◆ Exercise goal ◆
The required answer is the data below, restated word for word with images omitted.

Transcribed page contents:
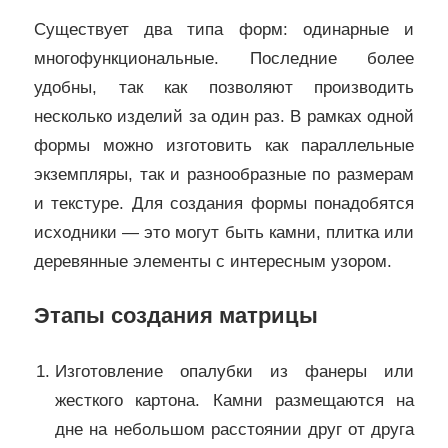
Существует два типа форм: одинарные и
многофункциональные. Последние более
удобны, так как позволяют производить
несколько изделий за один раз. В рамках одной
формы можно изготовить как параллельные
экземпляры, так и разнообразные по размерам
и текстуре. Для создания формы понадобятся
исходники — это могут быть камни, плитка или
деревянные элементы с интересным узором.
Этапы создания матрицы
Изготовление опалубки из фанеры или
жесткого картона. Камни размещаются на
дне на небольшом расстоянии друг от друга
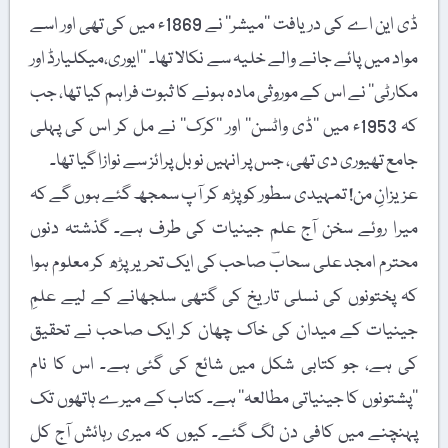
ڈی این اے کی دریافت ’’میشر‘‘ نے 1869ء میں کی تھی اور اسے
مواد میں پائے جانے والے خلیہ سے نکالا تھا۔ ’’ایوری،میکلیارڈ اور
مکارٹی‘‘ نے اس کے موروثی مادہ ہونے کا ثبوت فراہم کیا تھا، جب
کہ 1953ء میں ’’ڈی واٹسن‘‘ اور ’’کرک‘‘ نے مل کر اس کی پہلی
جامع تھیوری دی تھی، جس پر انہیں نوبل پرائز سے نوازا گیا تھا۔
عزیزانِ من! تمہیدی سطور کو پڑھ کر آپ سمجھ گئے ہوں گے کہ
میرا روئے سخن آج علم جینیات کی طرف ہے۔ گذشتہ دنوں
محترم امجد علی سحابؔ صاحب کی ایک تحریر پڑھ کر معلوم ہوا
کہ پختونوں کی نسلی تاریخ کی گتھی سلجھانے کے لیے علمِ
جینیات کے میدان کی خاک چھان کر ایک صاحب نے تحقیق
کی ہے، جو کتابی شکل میں شائع کی گئی ہے۔ اس کا نام
’’پشتونوں کا جینیاتی مطالعہ‘‘ ہے۔ کتاب کے میرے ہاتھوں تک
پہنچنے میں کافی دن لگ گئے۔ کیوں کہ میری رہائش آج کل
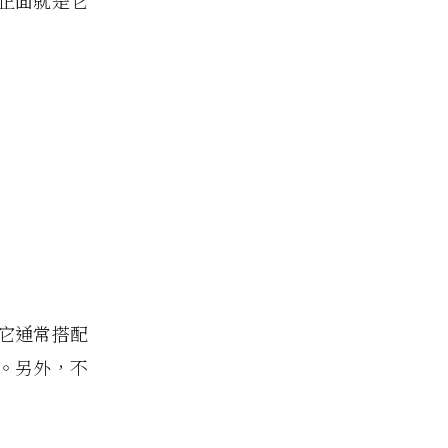
正面就是它
它通常搭配
。另外，不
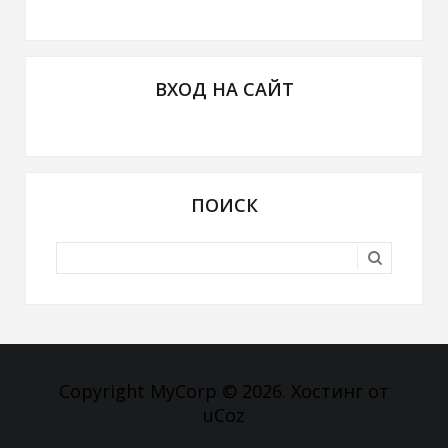
ВХОД НА САЙТ
ПОИСК
Copyright MyCorp © 2026
.
Хостинг от
uCoz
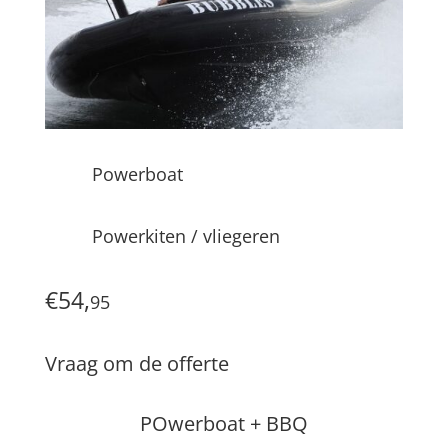
Powerboat
Powerkiten / vliegeren
€54,
95
Vraag om de offerte
POwerboat + BBQ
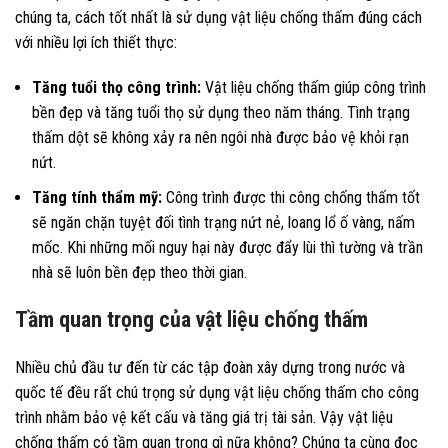
chúng ta, cách tốt nhất là sử dụng vật liệu chống thấm đúng cách
với nhiều lợi ích thiết thực:
Tăng tuổi thọ công trình:
Vật liệu chống thấm giúp công trình
bền đẹp và tăng tuổi thọ sử dụng theo năm tháng. Tình trạng
thấm dột sẽ không xảy ra nên ngôi nhà được bảo vệ khỏi rạn
nứt.
Tăng tính thẩm mỹ:
Công trình được thi công chống thấm tốt
sẽ ngăn chặn tuyệt đối tình trạng nứt nẻ, loang lổ ố vàng, nấm
mốc. Khi những mối nguy hại này được đẩy lùi thì tường và trần
nhà sẽ luôn bền đẹp theo thời gian.
Tầm quan trọng của vật liệu chống thấm
Nhiều chủ đầu tư đến từ các tập đoàn xây dựng trong nước và
quốc tế đều rất chú trọng sử dụng vật liệu chống thấm cho công
trình nhằm bảo vệ kết cấu và tăng giá trị tài sản. Vậy vật liệu
chống thấm có tầm quan trọng gì nữa không? Chúng ta cùng đọc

◆ Reply ◆
Существует два типа форм: одинарные и
многофункциональные. Последние более
удобны, так как позволяют производить
несколько изделий за один раз. В рамках одной
формы можно изготовить как параллельные
экземпляры, так и разнообразные по размерам
и текстуре. Для создания формы понадобятся
исходники — это могут быть камни, плитка или
деревянные элементы с интересным узором.
Этапы создания матрицы
Изготовление опалубки из фанеры или
жесткого картона. Камни размещаются на
дне на небольшом расстоянии друг от друга
ڈی این اے کی دریافت ’’میشر‘‘ نے 1869ء میں کی تھی اور اسے
مواد میں پائے جانے والے خلیہ سے نکالا تھا۔ ’’ایوری،میکلیارڈ اور
مکارٹی‘‘ نے اس کے موروثی مادہ ہونے کا ثبوت فراہم کیا تھا، جب
کہ 1953ء میں ’’ڈی واٹسن‘‘ اور ’’کرک‘‘ نے مل کر اس کی پہلی
جامع تھیوری دی تھی، جس پر انہیں نوبل پرائز سے نوازا گیا تھا۔
عزیزانِ من! تمہیدی سطور کو پڑھ کر آپ سمجھ گئے ہوں گے کہ
میرا روئے سخن آج علم جینیات کی طرف ہے۔ گذشتہ دنوں
محترم امجد علی سحابؔ صاحب کی ایک تحریر پڑھ کر معلوم ہوا
کہ پختونوں کی نسلی تاریخ کی گتھی سلجھانے کے لیے علمِ
جینیات کے میدان کی خاک چھان کر ایک صاحب نے تحقیق
کی ہے، جو کتابی شکل میں شائع کی گئی ہے۔ اس کا نام
’’پشتونوں کا جینیاتی مطالعہ‘‘ ہے۔ کتاب کے میرے ہاتھوں تک
پہنچنے میں کافی دن لگ گئے۔ کیوں کہ میری رہائش آج کل
正面就是它
它通常搭配
。另外，不
ВХОД НА САЙТ
ПОИСК
Copyright MyCorp © 2026
.
Хостинг от
uCoz
Powerboat
Powerkiten / vliegeren
€54,
95
Vraag om de offerte
POwerboat + BBQ
chúng ta, cách tốt nhất là sử dụng vật liệu chống thấm đúng cách
với nhiều lợi ích thiết thực:
Tăng tuổi thọ công trình:
Vật liệu chống thấm giúp công trình
bền đẹp và tăng tuổi thọ sử dụng theo năm tháng. Tình trạng
thấm dột sẽ không xảy ra nên ngôi nhà được bảo vệ khỏi rạn
nứt.
Tăng tính thẩm mỹ:
Công trình được thi công chống thấm tốt
sẽ ngăn chặn tuyệt đối tình trạng nứt nẻ, loang lổ ố vàng, nấm
mốc. Khi những mối nguy hại này được đẩy lùi thì tường và trần
nhà sẽ luôn bền đẹp theo thời gian.
Tầm quan trọng của vật liệu chống thấm
Nhiều chủ đầu tư đến từ các tập đoàn xây dựng trong nước và
quốc tế đều rất chú trọng sử dụng vật liệu chống thấm cho công
trình nhằm bảo vệ kết cấu và tăng giá trị tài sản. Vậy vật liệu
chống thấm có tầm quan trọng gì nữa không? Chúng ta cùng đọc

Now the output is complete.